Et il étendit les deux mains au-dessus de la mère et des enfants.

- Voilà, dit-il, les enfants du bataillon du Bonnet-Rouge.

La vivandière sauta de joie.

- Trois têtes dans un bonnet, cria-t-elle.

Puis elle éclata en sanglots, embrassa éperdument la pauvre veuve et lui dit:

- Comme la petite a déjà l'air gamine!

- Vive la République! répétèrent les soldats.

Et le sergent dit à la mère:

- Venez, citoyenne.

LIVRE DEUXIEME. LA CORVETTE CLAYMORE

I. ANGLETERRE ET FRANCE MELEES

Au printemps de 1793, au moment où la France, attaquée à la fois à toutes ses frontières, avait la
pathétique distraction de la chute des Girondins, voici ce qui se passait dans l'archipel de la Manche.

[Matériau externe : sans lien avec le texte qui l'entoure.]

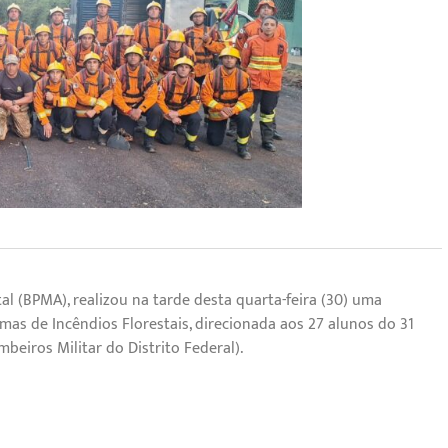
tal (BPMA), realizou na tarde desta quarta-feira (30) uma
mas de Incêndios Florestais, direcionada aos 27 alunos do 31º
eiros Militar do Distrito Federal).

Un soir, le Ier juin, à Jersey, dans la petite baie déserte de Bonnenuit, une heure environ avant le coucher
du soleil, par un de ces temps brumeux qui sont commodes pour s'enfuir parce qu'ils sont dangereux pour

naviguer, une corvette mettait à la voile.

Ce bâtiment était monté par un équipage français, mais faisait partie de la flottille anglaise placée en
station et comme en sentinelle à la pointe orientale de l'île. Le prince de la Tour-d'Auvergne, qui était de

la maison de Bouillon, commandait la flottille anglaise, et c'était par ses ordres, et pour un service urgent

et spécial, que la corvette en avait été détachée.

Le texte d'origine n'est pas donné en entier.